Italian Pro Series: le convocazioni di Marina Centrone

Primo di una lunga serie, va in scena a inizio maggio un evento storico per il softball in Italia. L’arrivo, per la prima volta nel nostro Paese, della formazione pro americana delle USSSA Florida Pride coincide con una serie di amichevoli che la prestigiosa squadra statunitense giocherà contro la Nazionale Campione d’Europa di Marina Centrone.

Erika Piancastelli nel box all'Europeo 2015 (Ezio Ratti-FIBS)Un appuntamento importantissimo, per la crescita e lo sviluppo del softball; da non perdere, per tutti gli appassionati, ma certamente utile anche per divulgare che, per il manager azzurro, rappresenta la prima tappa di avvicinamento al Mondiale di Surrey in Canada. Nel complesso la tournée italiana delle Pride si compone di 3 tappe e 4 partite: Montegranaro lunedì 2 maggio, Parma martedì 3 e mercoledì 4 maggio e Bussolengo giovedì 5 maggio.

Marina Centrone, il cui staff sarà composto dai coach Monica Corvino e Paola Marfoglia e dal preparatore atletico Fabrizio Goracci, ha convocato 23 atlete: “Questo è il gruppo sul quale stiamo lavorando per arrivare alla selezione finale delle 17 che parteciperanno al Campionato del Mondo. Un gruppo al quale va aggiunta, ovviamente, Erika Piancastelli, che sta battendo ogni record universitario possibile negli Stati Uniti. È altrettanto ovvio che”, continua Centrone “se il campionato darà indicazioni diverse, ci sarà spazio per chiunque. Ora, però, abbiamo deciso di iniziare a lavorare con un numero preciso di atlete, anche se, per motivi di varia natura, non tutte saranno in grado di rispondere a questa prima convocazione”.

Lanciatori: Alice Ronchetti (La Loggia), Greta Cecchetti (Bollate), Mara Papucci (Nuoro), Serena Boniardi (Bussolengo), Ilaria Cacciamani (Forlì).

Ricevitori: Sara Avanzi (La Loggia), Elisa Cecchetti (Bollate), Valeria Bortolomai (Bussolengo).

Interni: Lara Cecchetti (Bollate), Laura Costa (Bollate), Melany Sheldon (Caronno), Giulia Longhi (Bussolengo), Elisa Grifagno (Forlì), Martina Laghi (Forlì), Eva Trevisan (Bologna), Priscilla Brandi (Bologna), Francesca Concina (Staranzano),

Esterni: Beatrice Ricchi (La Loggia), Alice Parisi (Bollate), Lara Buila (Bollate), Elisa Oddonini (Caronno), Andrea Montanari (Forlì).

Utility: Marta Gasparotto (Staranzano)

Oltre a Piancastelli, per il momento è ancora negli Stati Uniti, per motivi di studio, Elisa Cecchetti.
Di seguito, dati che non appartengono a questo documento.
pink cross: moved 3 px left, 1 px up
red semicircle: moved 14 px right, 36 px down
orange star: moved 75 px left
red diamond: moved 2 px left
Non parteciperanno alla tournée nemmeno: Costa, Oddonini e Montanari. Boniardi sarà disponibile solo in alcune partite, che verranno indicate strada facendo.
“Per il resto tutte abili, arruolate e coinvolte, soprattutto vorrei far notare l’ingresso in pianta stabile, con pieno merito, di 2 giovanissime come Laghi e Sheldon”, dice Marina Centrone. “Questa sarà una occasione imperdibile, per noi per confrontarci con una squadra di livello assoluto; per i nostri tecnici di studiare un metodo di lavoro altamente professionale e specializzato (ndr  nel corso della giornata, in avvicinamento alle partite, che si giocheranno tutte alle ore 19.00, infatti, ci saranno clinic dedicati all’apprendimento di allenatori e giocatori); per gli appassionati di divertirsi e, perché no, anche per il nostro movimento di crescere, farsi conoscere e acquisire qualche spettatore in più”.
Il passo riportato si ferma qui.